**TASK DIRECTIONS:** Copy the following data exactly and drop the pictures.

**PROVIDED DATA:**
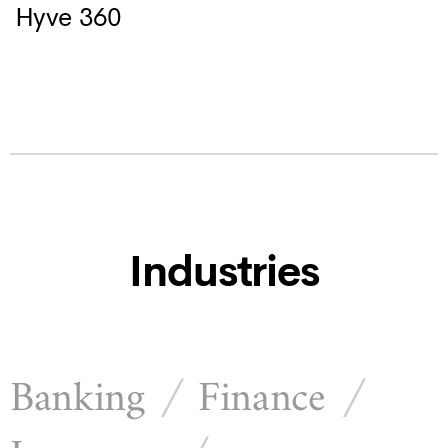
Hyve 360
Industries
Banking
Finance
/
/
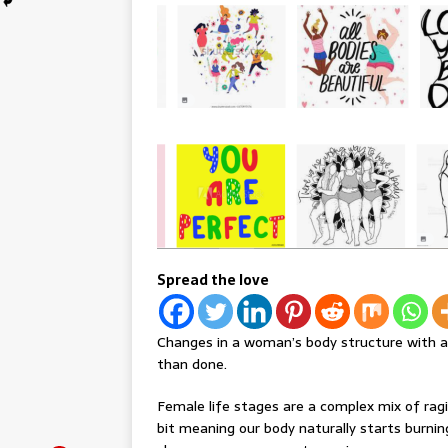
Spread the love
Changes in a woman’s body structure with ag
than done.
Female life stages are a complex mix of rag
bit meaning our body naturally starts burnin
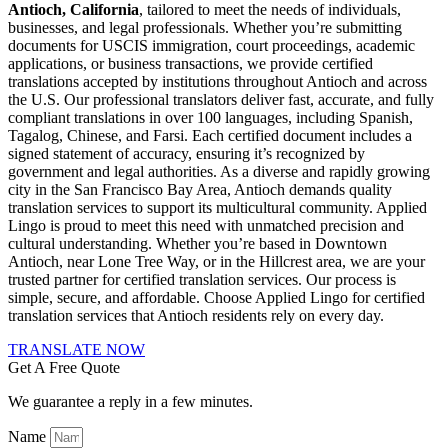
Antioch, California
, tailored to meet the needs of individuals,
businesses, and legal professionals. Whether you’re submitting
documents for USCIS immigration, court proceedings, academic
applications, or business transactions, we provide certified
translations accepted by institutions throughout Antioch and across
the U.S. Our professional translators deliver fast, accurate, and fully
compliant translations in over 100 languages, including Spanish,
Tagalog, Chinese, and Farsi. Each certified document includes a
signed statement of accuracy, ensuring it’s recognized by
government and legal authorities. As a diverse and rapidly growing
city in the San Francisco Bay Area, Antioch demands quality
translation services to support its multicultural community. Applied
Lingo is proud to meet this need with unmatched precision and
cultural understanding. Whether you’re based in Downtown
Antioch, near Lone Tree Way, or in the Hillcrest area, we are your
trusted partner for certified translation services. Our process is
simple, secure, and affordable. Choose Applied Lingo for certified
translation services that Antioch residents rely on every day.
TRANSLATE NOW
Get A Free Quote
We guarantee a reply in a few minutes.
Name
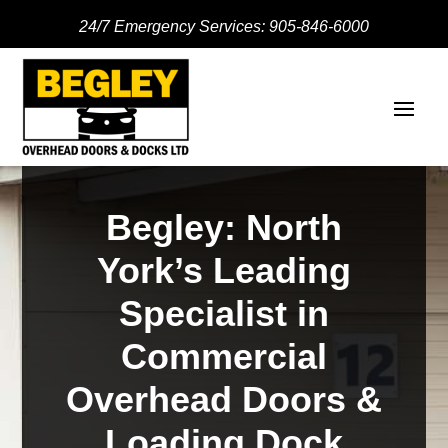
24/7 Emergency Services:
905-846-6000
Begley: North
York’s Leading
Specialist in
Commercial
Overhead Doors &
Loading Dock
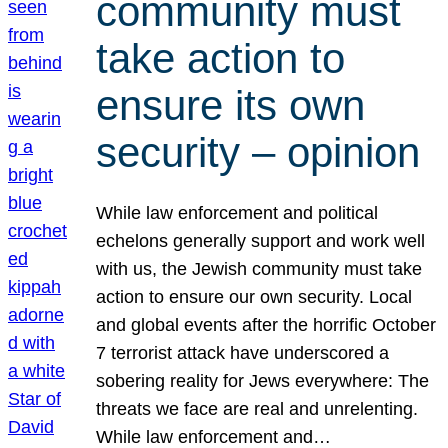
community must
take action to
ensure its own
security – opinion
While law enforcement and political
echelons generally support and work well
with us, the Jewish community must take
action to ensure our own security. Local
and global events after the horrific October
7 terrorist attack have underscored a
sobering reality for Jews everywhere: The
threats we face are real and unrelenting.
While law enforcement and…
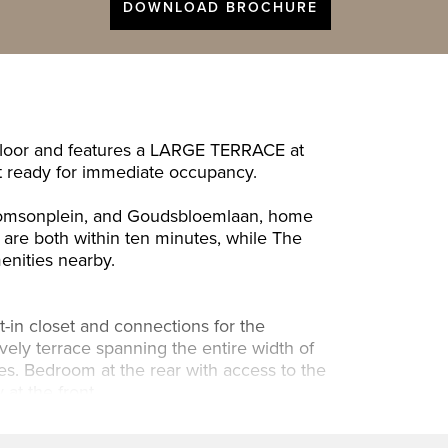
DOWNLOAD BROCHURE
 floor and features a LARGE TERRACE at
it ready for immediate occupancy.
 Thomsonplein, and Goudsbloemlaan, home
 are both within ten minutes, while The
menities nearby.
t-in closet and connections for the
ovely terrace spanning the entire width of
es. Bedroom at the rear with access to the
at the front.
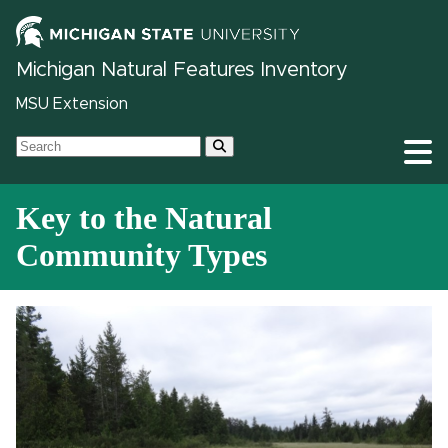
Michigan Natural Features Inventory
MSU Extension
Key to the Natural
Community Types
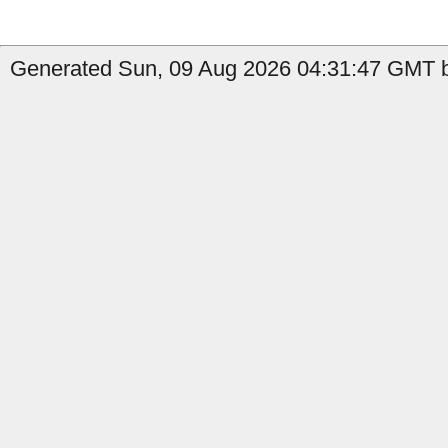
Generated Sun, 09 Aug 2026 04:31:47 GMT b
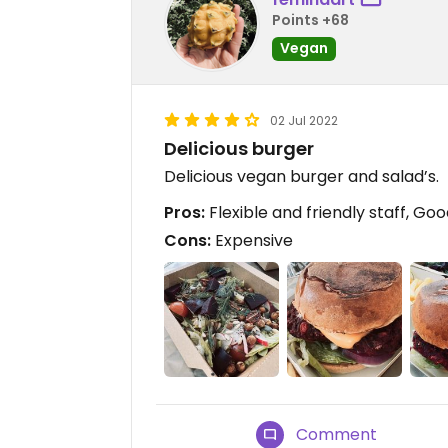
Points +68
Vegan
02 Jul 2022
Delicious burger
Delicious vegan burger and salad’s.
Pros:
Flexible and friendly staff, Go
Cons:
Expensive
Comment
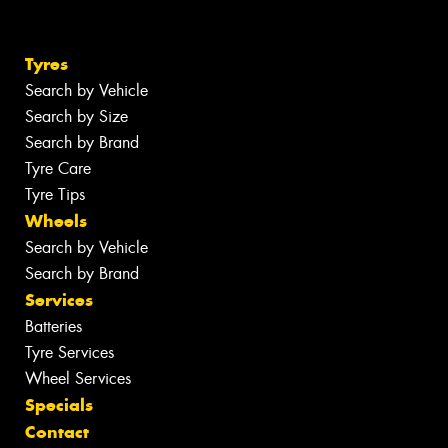
Tyres
Search by Vehicle
Search by Size
Search by Brand
Tyre Care
Tyre Tips
Wheels
Search by Vehicle
Search by Brand
Services
Batteries
Tyre Services
Wheel Services
Specials
Contact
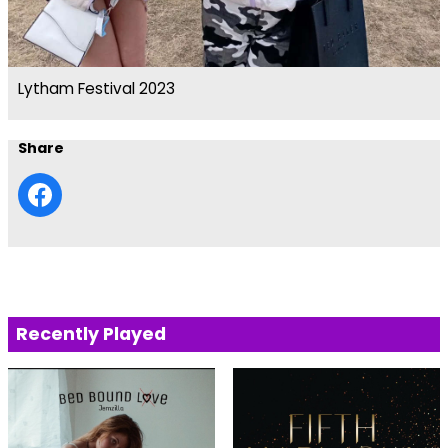
Lytham Festival 2023
Share
Recently Played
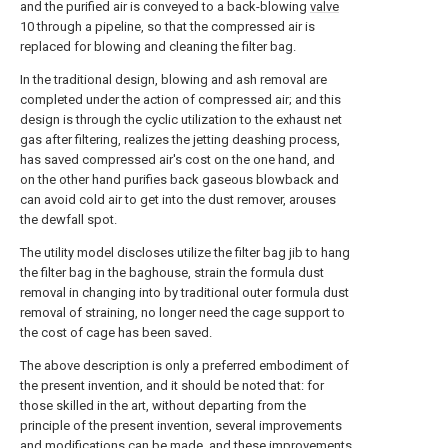
and the purified air is conveyed to a back-blowing
valve
10 through a pipeline, so that the compressed air is
replaced for blowing and cleaning the filter bag.
In the traditional design, blowing and ash removal are
completed under the action of compressed air; and this
design is through the cyclic utilization to the exhaust net
gas after filtering, realizes the jetting deashing process,
has saved compressed air's cost on the one hand, and
on the other hand purifies back gaseous blowback and
can avoid cold air to get into the dust remover, arouses
the dewfall spot.
The utility model discloses utilize the filter bag jib to hang
the filter bag in the baghouse, strain the formula dust
removal in changing into by traditional outer formula dust
removal of straining, no longer need the cage support to
the cost of cage has been saved.
The above description is only a preferred embodiment of
the present invention, and it should be noted that: for
those skilled in the art, without departing from the
principle of the present invention, several improvements
and modifications can be made, and these improvements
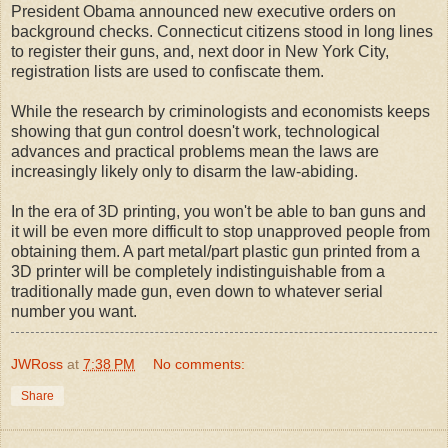
President Obama announced new executive orders on
background checks. Connecticut citizens stood in long lines
to register their guns, and, next door in New York City,
registration lists are used to confiscate them.
While the research by criminologists and economists keeps
showing that gun control doesn't work, technological
advances and practical problems mean the laws are
increasingly likely only to disarm the law-abiding.
In the era of 3D printing, you won't be able to ban guns and
it will be even more difficult to stop unapproved people from
obtaining them. A part metal/part plastic gun printed from a
3D printer will be completely indistinguishable from a
traditionally made gun, even down to whatever serial
number you want.
JWRoss
at
7:38 PM
No comments:
Share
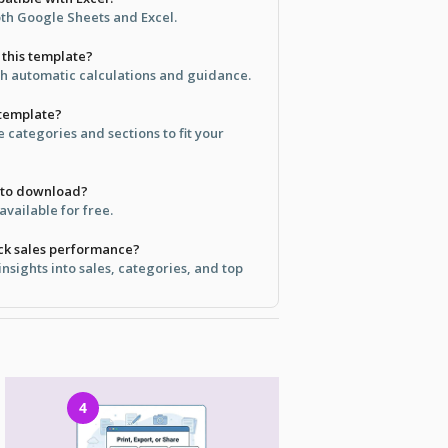
oth Google Sheets and Excel.
e this template?
ith automatic calculations and guidance.
 template?
e categories and sections to fit your
e to download?
available for free.
ack sales performance?
insights into sales, categories, and top
4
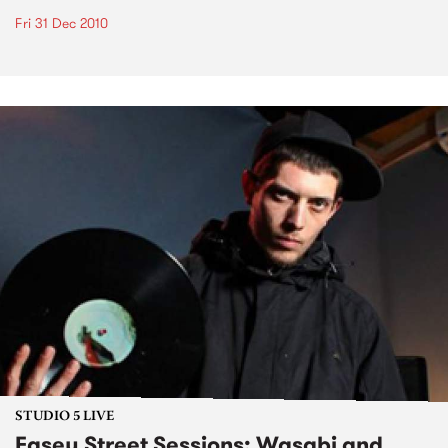
Fri 31 Dec 2010
STUDIO 5 LIVE
Easey Street Sessions: Wasabi and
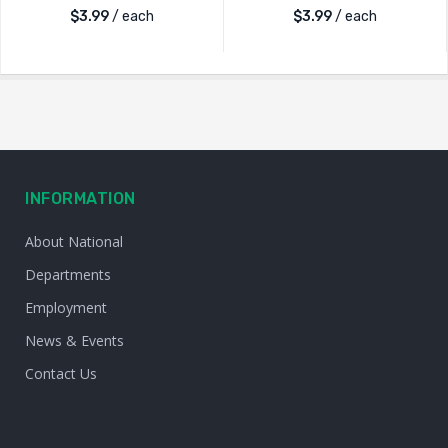
$
3.99
/ each
$
3.99
/ each
INFORMATION
About National
Departments
Employment
News & Events
Contact Us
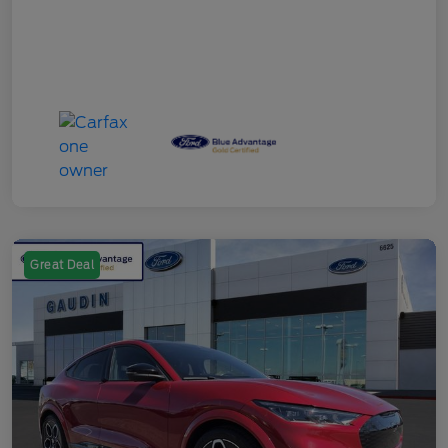
Great Deal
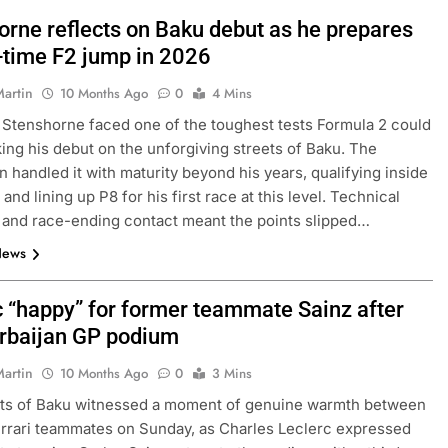
orne reflects on Baku debut as he prepares
l-time F2 jump in 2026
Martin
10 Months Ago
0
4 Mins
 Stenshorne faced one of the toughest tests Formula 2 could
king his debut on the unforgiving streets of Baku. The
 handled it with maturity beyond his years, qualifying inside
 and lining up P8 for his first race at this level. Technical
and race-ending contact meant the points slipped…
News
c “happy” for former teammate Sainz after
rbaijan GP podium
Martin
10 Months Ago
0
3 Mins
ets of Baku witnessed a moment of genuine warmth between
rrari teammates on Sunday, as Charles Leclerc expressed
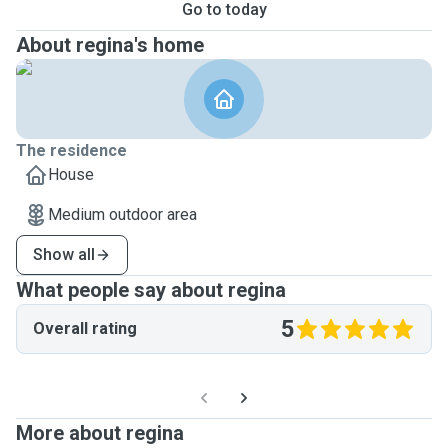
Go to today
About regina's home
The residence
House
Medium outdoor area
Show all
What people say about regina
5
Overall rating
More about regina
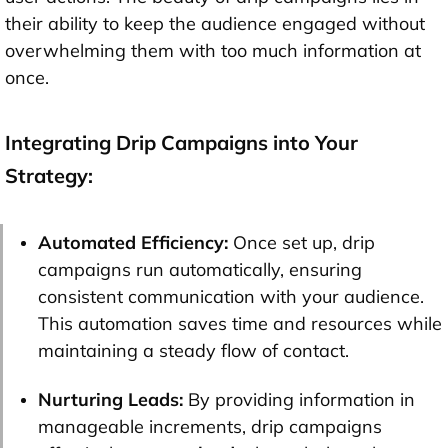
their ability to keep the audience engaged without
overwhelming them with too much information at
once.
Integrating Drip Campaigns into Your
Strategy:
Automated Efficiency:
Once set up, drip
campaigns run automatically, ensuring
consistent communication with your audience.
This automation saves time and resources while
maintaining a steady flow of contact.
Nurturing Leads:
By providing information in
manageable increments, drip campaigns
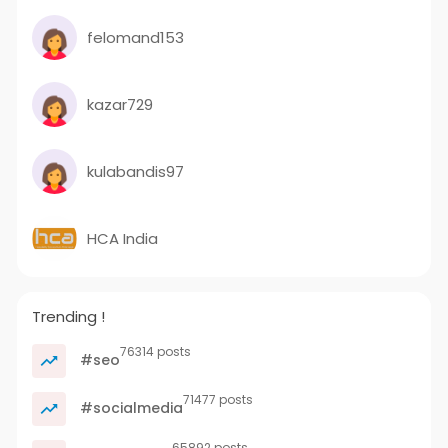
felomand153
kazar729
kulabandis97
HCA India
Trending !
76314 posts
#seo
71477 posts
#socialmedia
65892 posts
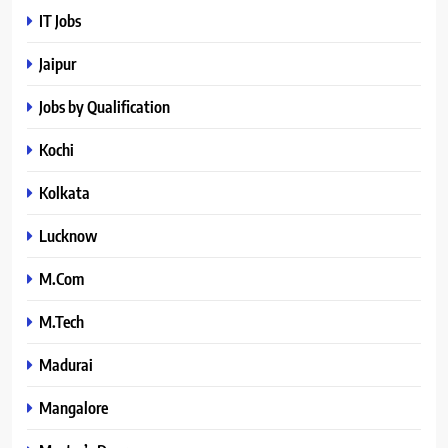
IT Jobs
Jaipur
Jobs by Qualification
Kochi
Kolkata
Lucknow
M.Com
M.Tech
Madurai
Mangalore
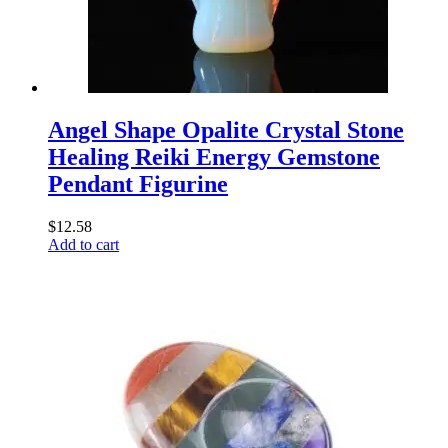
Angel Shape Opalite Crystal Stone
Healing Reiki Energy Gemstone
Pendant Figurine
$
12.58
Add to cart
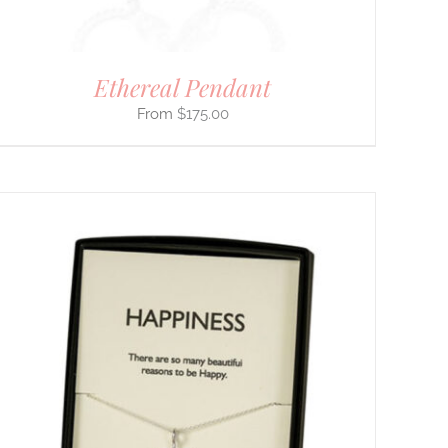
Ethereal Pendant
$
175.00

**OUTPUT BELOW:**
Hyve 360
Industries
Banking
Finance
/
/
Spread the love
Changes in a woman’s body structure with ag
than done.
Female life stages are a complex mix of rag
bit meaning our body naturally starts burnin
Antioch, California
, tailored to meet the needs of individuals,
businesses, and legal professionals. Whether you’re submitting
documents for USCIS immigration, court proceedings, academic
applications, or business transactions, we provide certified
translations accepted by institutions throughout Antioch and across
the U.S. Our professional translators deliver fast, accurate, and fully
compliant translations in over 100 languages, including Spanish,
Tagalog, Chinese, and Farsi. Each certified document includes a
signed statement of accuracy, ensuring it’s recognized by
government and legal authorities. As a diverse and rapidly growing
city in the San Francisco Bay Area, Antioch demands quality
translation services to support its multicultural community. Applied
Lingo is proud to meet this need with unmatched precision and
cultural understanding. Whether you’re based in Downtown
Antioch, near Lone Tree Way, or in the Hillcrest area, we are your
trusted partner for certified translation services. Our process is
simple, secure, and affordable. Choose Applied Lingo for certified
translation services that Antioch residents rely on every day.
TRANSLATE NOW
Get A Free Quote
We guarantee a reply in a few minutes.
Name
24/7 Emergency Services:
905-846-6000
Begley: North
York’s Leading
Specialist in
Commercial
Overhead Doors &
Loading Dock
community must
take action to
ensure its own
security – opinion
While law enforcement and political
echelons generally support and work well
with us, the Jewish community must take
action to ensure our own security. Local
and global events after the horrific October
7 terrorist attack have underscored a
sobering reality for Jews everywhere: The
threats we face are real and unrelenting.
While law enforcement and…
DOWNLOAD BROCHURE
 floor and features a LARGE TERRACE at
it ready for immediate occupancy.
 Thomsonplein, and Goudsbloemlaan, home
 are both within ten minutes, while The
menities nearby.
t-in closet and connections for the
ovely terrace spanning the entire width of
es. Bedroom at the rear with access to the
at the front.
Michigan Natural Features Inventory
MSU Extension
Key to the Natural
Community Types
Generated Sun, 09 Aug 2026 04:31:47 GMT b
Points +68
Vegan
02 Jul 2022
Delicious burger
Delicious vegan burger and salad’s.
Pros:
Flexible and friendly staff, Go
Cons:
Expensive
Comment
Tyres
Search by Vehicle
Search by Size
Search by Brand
Tyre Care
Tyre Tips
Wheels
Search by Vehicle
Search by Brand
Services
Batteries
Tyre Services
Wheel Services
Specials
Contact
Lytham Festival 2023
Share
Recently Played
and the purified air is conveyed to a back-blowing
valve
10 through a pipeline, so that the compressed air is
replaced for blowing and cleaning the filter bag.
In the traditional design, blowing and ash removal are
completed under the action of compressed air; and this
design is through the cyclic utilization to the exhaust net
gas after filtering, realizes the jetting deashing process,
has saved compressed air's cost on the one hand, and
on the other hand purifies back gaseous blowback and
can avoid cold air to get into the dust remover, arouses
the dewfall spot.
The utility model discloses utilize the filter bag jib to hang
the filter bag in the baghouse, strain the formula dust
removal in changing into by traditional outer formula dust
removal of straining, no longer need the cage support to
the cost of cage has been saved.
The above description is only a preferred embodiment of
the present invention, and it should be noted that: for
those skilled in the art, without departing from the
principle of the present invention, several improvements
and modifications can be made, and these improvements
President Obama announced new executive orders on
background checks. Connecticut citizens stood in long lines
to register their guns, and, next door in New York City,
registration lists are used to confiscate them.
While the research by criminologists and economists keeps
showing that gun control doesn't work, technological
advances and practical problems mean the laws are
increasingly likely only to disarm the law-abiding.
In the era of 3D printing, you won't be able to ban guns and
it will be even more difficult to stop unapproved people from
obtaining them. A part metal/part plastic gun printed from a
3D printer will be completely indistinguishable from a
traditionally made gun, even down to whatever serial
number you want.
JWRoss
at
7:38 PM
No comments:
Share
oth Google Sheets and Excel.
e this template?
ith automatic calculations and guidance.
 template?
e categories and sections to fit your
e to download?
available for free.
ack sales performance?
insights into sales, categories, and top
4
Fri 31 Dec 2010
STUDIO 5 LIVE
Easey Street Sessions: Wasabi and
$
3.99
/ each
$
3.99
/ each
INFORMATION
About National
Departments
Employment
News & Events
Contact Us
Great Deal
orne reflects on Baku debut as he prepares
l-time F2 jump in 2026
Martin
10 Months Ago
0
4 Mins
 Stenshorne faced one of the toughest tests Formula 2 could
king his debut on the unforgiving streets of Baku. The
 handled it with maturity beyond his years, qualifying inside
 and lining up P8 for his first race at this level. Technical
and race-ending contact meant the points slipped…
News
c “happy” for former teammate Sainz after
rbaijan GP podium
Martin
10 Months Ago
0
3 Mins
ets of Baku witnessed a moment of genuine warmth between
rrari teammates on Sunday, as Charles Leclerc expressed
Go to today
About regina's home
The residence
House
Medium outdoor area
Show all
What people say about regina
5
Overall rating
More about regina
their ability to keep the audience engaged without
overwhelming them with too much information at
once.
Integrating Drip Campaigns into Your
Strategy:
Automated Efficiency:
Once set up, drip
campaigns run automatically, ensuring
consistent communication with your audience.
This automation saves time and resources while
maintaining a steady flow of contact.
Nurturing Leads:
By providing information in
manageable increments, drip campaigns
felomand153
kazar729
kulabandis97
HCA India
Trending !
76314 posts
#seo
71477 posts
#socialmedia
65892 posts
IT Jobs
Jaipur
Jobs by Qualification
Kochi
Kolkata
Lucknow
M.Com
M.Tech
Madurai
Mangalore
Angel Shape Opalite Crystal Stone
Healing Reiki Energy Gemstone
Pendant Figurine
$
12.58
Add to cart
Ethereal Pendant
$
175.00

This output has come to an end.